Closing the budget gap will require political decisions which are likely to antagonize voters, many of whom already hold legislators in contempt. The Senate Democrats would even worsen the situation by granting a billion dollar rebate of property taxes, the gap to be made up by additional borrowing. They want to posture to suburban voters that they tried to be helpful to them. It is more posturing than pandering because such a tax cut is highly unlikely to be enacted, and the governor has promised not to sign it. Then again, Private Slovik was executed.

It is widely believed that major layoffs lie ahead, both for the state and the city, which will be hit by sharp reductions in state aid. Lest you think that state aid is some kind of Marshall Plan for the poor cities, let us tell you that state aid consists of returning a fraction of the tax dollars paid by residents and businesses in the city, after deducting aid for localities upstate and the cost of administering the system. Yet the state now proposes a far greater decrease in aid to New York City than it proposes for other regions of the state. In the past, it is the Assembly that has stood up for the city in similar situations.

These reductions, proposed by the governor, would have a significant negative impact on city employees and service levels. We do not know at this time what the eventual state budget will be. Nor do we know when, or even if, agreement will be reached in Albany. It will probably be some time before the necessary sense of urgency sets in. The latest excuse is likely to be that more time is needed to assay the revenues received by the state in April. Time, as you know, marches on.

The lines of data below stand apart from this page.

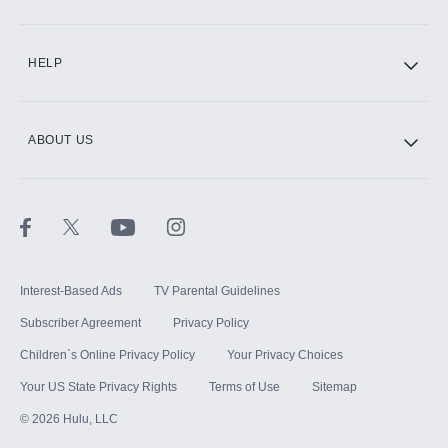
CINEMAX®
HELP
ABOUT US
Paramount+ with SHOWTIME
STARZ®
Interest-Based Ads
TV Parental Guidelines
Subscriber Agreement
Privacy Policy
Children`s Online Privacy Policy
Your Privacy Choices
Your US State Privacy Rights
Terms of Use
Sitemap
©
2026
Hulu, LLC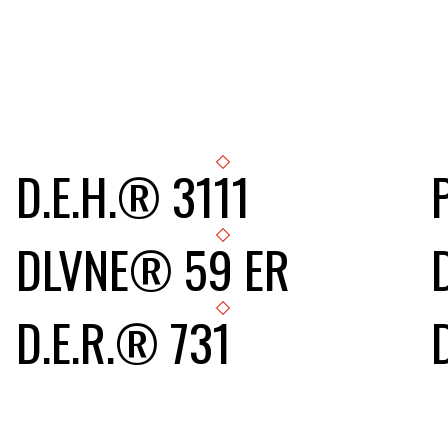
D.E.H.® 3111
DLVNE® 59 ER
D.E.R.® 731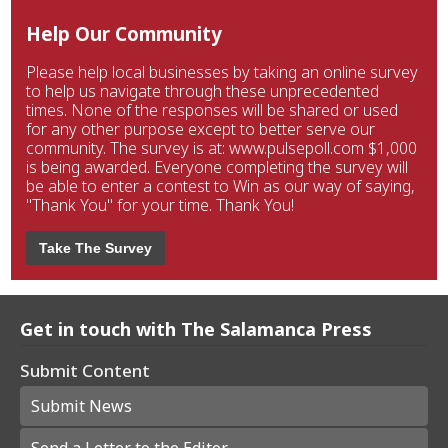
Help Our Community
Please help local businesses by taking an online survey
to help us navigate through these unprecedented
times. None of the responses will be shared or used
for any other purpose except to better serve our
community. The survey is at: www.pulsepoll.com $1,000
is being awarded. Everyone completing the survey will
be able to enter a contest to Win as our way of saying,
"Thank You" for your time. Thank You!
Take The Survey
Get in touch with The Salamanca Press
Submit Content
Submit News
Send a Letter to the Editor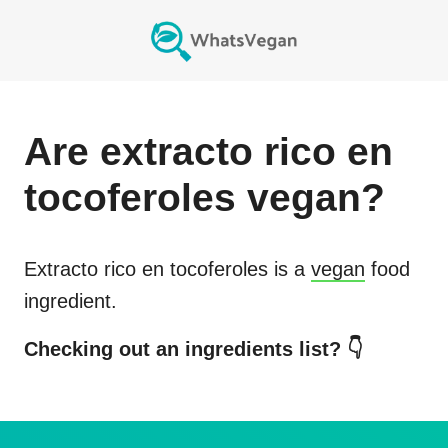
Are
extracto rico en
tocoferoles
vegan?
Extracto rico en tocoferoles
is a
vegan
food
ingredient.
Checking out an ingredients list? 👇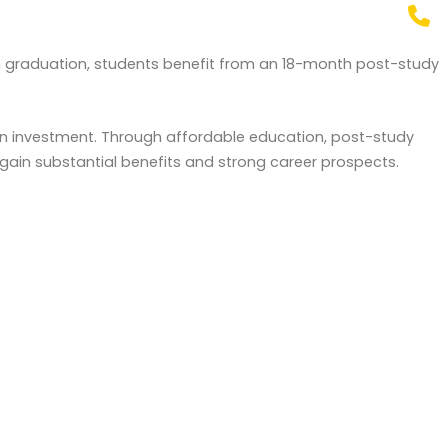
n graduation, students benefit from an 18-month post-study
 on investment. Through affordable education, post-study
gain substantial benefits and strong career prospects.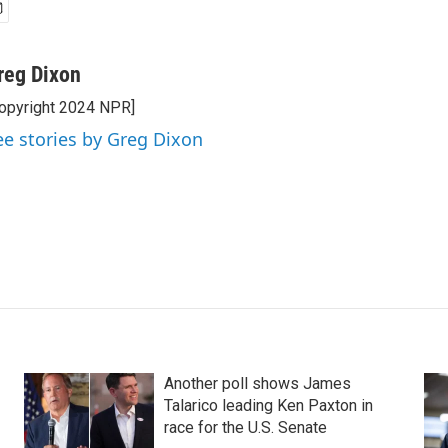
reg Dixon
opyright 2024 NPR]
ee stories by Greg Dixon
Another poll shows James
Talarico leading Ken Paxton in
race for the U.S. Senate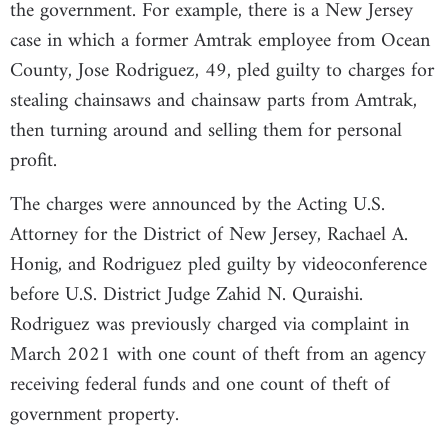
the government. For example, there is a New Jersey
case in which a former Amtrak employee from Ocean
County, Jose Rodriguez, 49, pled guilty to charges for
stealing chainsaws and chainsaw parts from Amtrak,
then turning around and selling them for personal
profit.
The charges were announced by the Acting U.S.
Attorney for the District of New Jersey, Rachael A.
Honig, and Rodriguez pled guilty by videoconference
before U.S. District Judge Zahid N. Quraishi.
Rodriguez was previously charged via complaint in
March 2021 with one count of theft from an agency
receiving federal funds and one count of theft of
government property.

NOTE: On March 3rd, I wrote that the question of how to close the state budget gap was "above my pay grade." After using the phrase, which is a well-known colloquialism, I asked whether any of you remembered how that phrase came to be part of a Presidential campaign.

Answer: On August 17, 2008, when Rick Warren, the evangelical minister of Saddleback Church in California, who later gave an invocation at the Presidential inaugural, asked candidate Barack Obama when life begins, the response by Obama was that such a question was ?above [his] pay grade.? He ran into some flak over his remark, which was considered to be rather flippant, considering the seriousness of the question on the origin of life. Others realized that the meaning of his answer was that the question was unanswerable, although it was expressed lightly.

Those readers who e-mailed us with the answer to the question (when it was said, not when life begins) are hereby publicly acknowledged and thanked. There are 29 of you, namely

Francis Angelino, Arthur Castle, Ken Curtin, Marvin Davis, Avi Duvdevani, Linda Goldsmith, Fr. Richard Gorman, Carl T. Grasso, Jeff Grieb, C Van Guilder, Dash Henley, John Ingram, Reed Malloy, Vince McGowan, Ivan D. Mossop Jr, Martin Oesterreich, Rev. Joseph A O'Hare, S.J., Michael Oliva, Charles O'Shea, H. Richard Penn, Steven Price, Eldon H. Reiley, Carol Ann Rinzler, Chris Scheck, Jonathan Silverman, John H. Steinberg, Ed Stevens, Ken Williams, and Michael Zummo.